Czarnuszka butla to nie koniec świata..wazne ze zdolalas przez pierwsze najważniejsze 2 mce kamic Krysianka!! :-)

Co do przwijania ja przestalam przwijac:sorry2: kiedys przwijalam raz w nocy i jak uslyszalam kupsztala ale moja nie lubi przwijania:dry: zwlaszcza zimnych chusteczek jak jej po tylku przejechalam to od razu sie rozbudzala i plakala...dlatego jak tylko uslysze ze kupe walnie i sie rozbudzi sama jak ja kola meczy to przwine ale żadko...poki co dzis wytrzymala 10 godzin w pieluszce i żyje:-) a PUPA PIĘKNA... zero odparzen czy zaczerwien:-D

Moja mała wczoraj odkryła swoje rączki :-D:-D:-D rozkoszny urok jak ćlamka i mlaska swoje piąsteczki:-) ale zabawek jeszcze nie chwyta..ale ma na to czas;-)
MOj tez ostatnio odkrył ze ma rączki i probuje je dwie naraz wsadzic do buźki ....slodziusie takie hihi
 
Mój starszy synek dostał butle tylko kilka razy w szpitalu i potem już nie chciał piersi. Skończyło się tak jak u dziewczyn - odciąganie, po 6 tygodniach dokarmianie i po 3 miesiącach całkowicie przeszłam na mm. Tym razem wybrałam szpital, w którym nie ma zwyczaju dokarmiania bez potrzeby, świadomie nie kupiłam laktatora i póki co Adaś nie zna butli w ogóle. A półroczne dziecko to już może wiele rzeczy zjeść łyżeczką, pić może z niekapka, więc wg mnie nie ma potrzeby go męczyć butelką jak nie lubi :sorry2:

No jasne zgadzam się pół roczne tak ale jak miał trzy, cztery miesiące było to samo i wtedy było natrudniej bo przy własnej działalności niestety trzeba było zostawić maluszka czasem na dłużej. Mój synek lubi i butelkę i pierś ale wiadomo że każde dziecko jest inne i różnie to bywa.

Ja w nocy przewijam tylko raz. A jak się rozbudzi, to daję pierś jeszcze raz. Poza tym mały większość nocy spędza u nas w łóżku, więc karmię go prawie na śnie ;)


No jasne zgadzam się pół roczne tak ale jak miał trzy, cztery miesiące było to samo i wtedy było natrudniej bo przy własnej działalności niestety trzeba było zostawić maluszka czasem na dłużej. Mój synek lubi i butelkę i pierś ale wiadomo że każde dziecko jest inne i różnie to bywa.
 
fiolkowa ja tez tak mialam ale samo przeszlo za kilka dni. Jak Ci po kilku dniach nie przejdzie to zadzwon do gina, ale powinno samo przejsc.
To już właśnie od kilku dni boli, ale starałam się nie przejmować. Odpukać, po tej kapuście jest nieco lepiej.
Jak nie przejdzie do poniedziałku, to odwiedzę lekarza...
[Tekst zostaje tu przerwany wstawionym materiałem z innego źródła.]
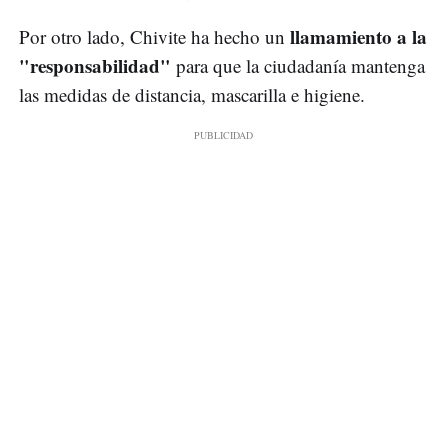
llamamiento a la
Por otro lado, Chivite ha hecho un
"responsabilidad"
para que la ciudadanía mantenga
las medidas de distancia, mascarilla e higiene.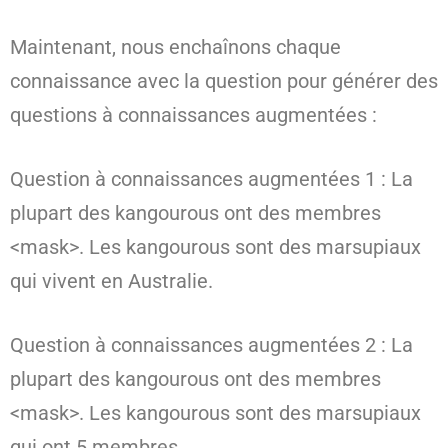
Maintenant, nous enchaînons chaque
connaissance avec la question pour générer des
questions à connaissances augmentées :
Question à connaissances augmentées 1 : La
plupart des kangourous ont des membres
<mask>. Les kangourous sont des marsupiaux
qui vivent en Australie.
Question à connaissances augmentées 2 : La
plupart des kangourous ont des membres
<mask>. Les kangourous sont des marsupiaux
qui ont 5 membres.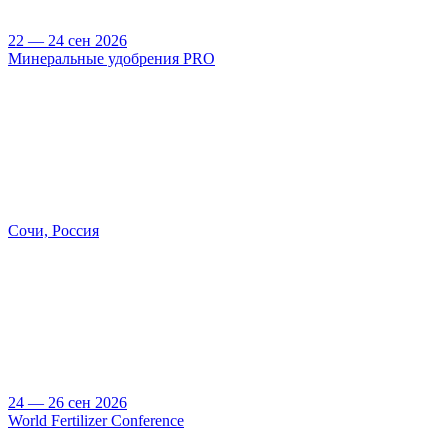
22 — 24 сен 2026
Минеральные удобрения PRO
Сочи, Россия
24 — 26 сен 2026
World Fertilizer Conference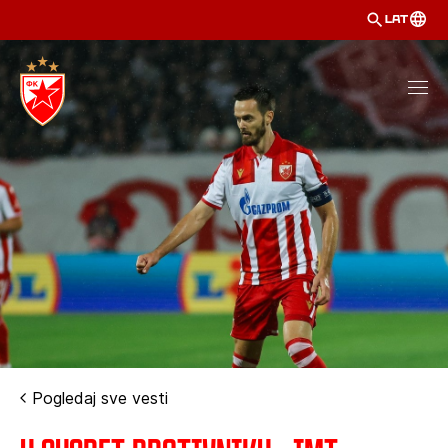
LAT
Pogledaj sve vesti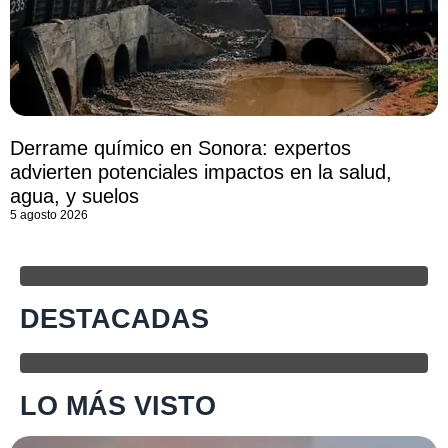
Derrame químico en Sonora: expertos
advierten potenciales impactos en la salud,
agua, y suelos
5 agosto 2026
DESTACADAS
LO MÁS VISTO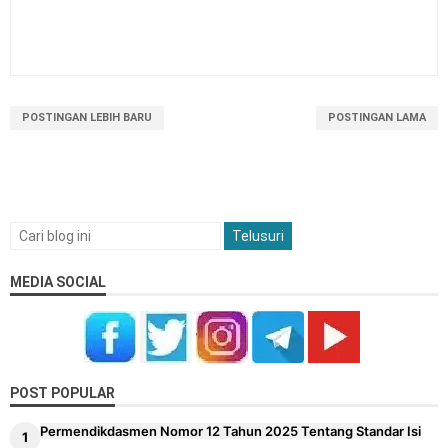
POSTINGAN LEBIH BARU
POSTINGAN LAMA
MEDIA SOCIAL
POST POPULAR
Permendikdasmen Nomor 12 Tahun 2025 Tentang Standar Isi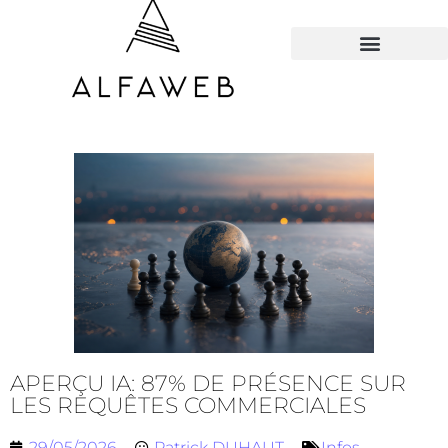
TOUS LES HACKS
APERÇU IA: 87% DE PRÉSENCE SUR
LES REQUÊTES COMMERCIALES
29/05/2026
Patrick DUHAUT
Infos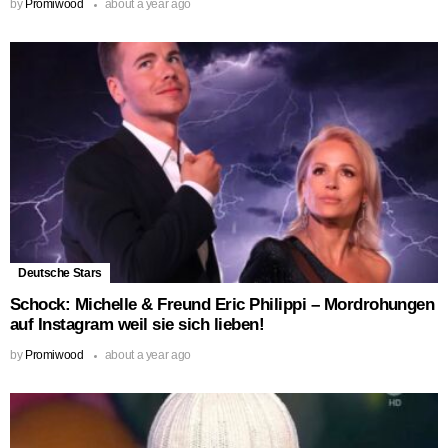
by
Promiwood
about a year ago
Deutsche Stars
Schock: Michelle & Freund Eric Philippi – Mordrohungen
auf Instagram weil sie sich lieben!
by
Promiwood
about a year ago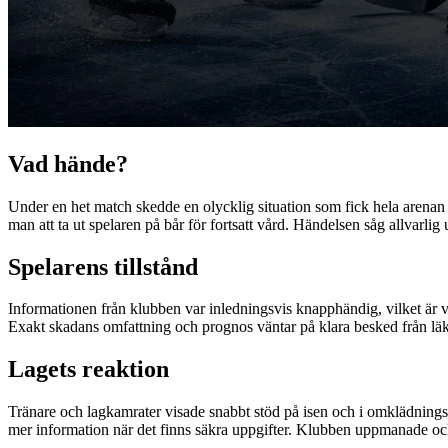
Vad hände?
Under en het match skedde en olycklig situation som fick hela arenan 
man att ta ut spelaren på bår för fortsatt vård. Händelsen såg allvarli
Spelarens tillstånd
Informationen från klubben var inledningsvis knapphändig, vilket är va
Exakt skadans omfattning och prognos väntar på klara besked från läkare
Lagets reaktion
Tränare och lagkamrater visade snabbt stöd på isen och i omklädningsru
mer information när det finns säkra uppgifter. Klubben uppmanade ock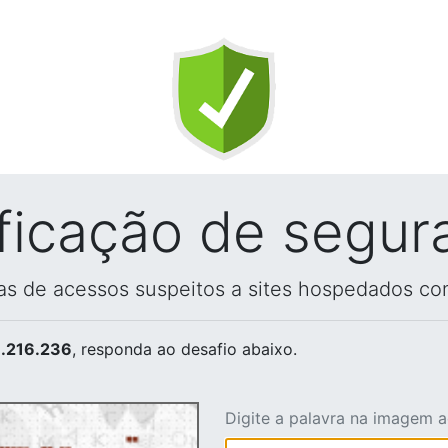
ificação de segur
vas de acessos suspeitos a sites hospedados co
.216.236
, responda ao desafio abaixo.
Digite a palavra na imagem 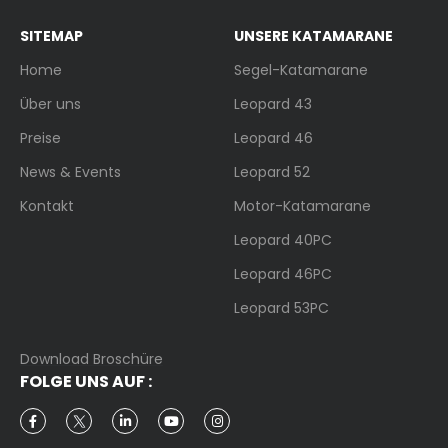
SITEMAP
UNSERE KATAMARANE
Home
Segel-Katamarane
Über uns
Leopard 43
Preise
Leopard 46
News & Events
Leopard 52
Kontakt
Motor-Katamarane
Leopard 40PC
Leopard 46PC
Leopard 53PC
Download Broschüre
FOLGE UNS AUF :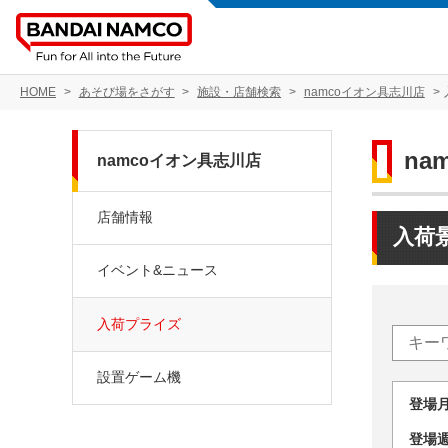
HOME
あそび場をさがす
施設・店舗検索
namcoイオン具志川店
na
namcoイオン具志川店
店舗情報
入荷
イベント&ニュース
入荷プライズ
設置ゲーム機
登場
登場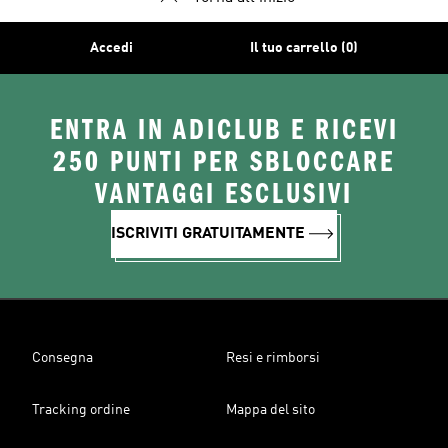
Accedi
Il tuo carrello (0)
ENTRA IN ADICLUB E RICEVI
250 PUNTI PER SBLOCCARE
VANTAGGI ESCLUSIVI
ISCRIVITI GRATUITAMENTE
Consegna
Resi e rimborsi
Tracking ordine
Mappa del sito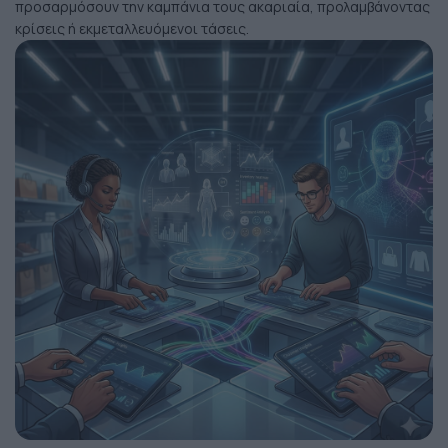
προσαρμόσουν την καμπάνια τους ακαριαία, προλαμβάνοντας
κρίσεις ή εκμεταλλευόμενοι τάσεις.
Do kiedy mogą pojawić się kolki?Odpukać Daga ma 2 miesiące i 3 dni i kolek brak.
Mnie położna na ostatniej wizycie powiedziała, że jak nie było do tej pory, to już nie będzie. Wiadomo - bóle brzuszka mogą być, ale nie kolki. Kuba na szczęście też tego uniknął:tak:
 
Witam, również czasem bardzo źle się z tym czuję, że Dawidkowi nie mogę poświęcić tyle czasu ile poświęcałam wcześniej.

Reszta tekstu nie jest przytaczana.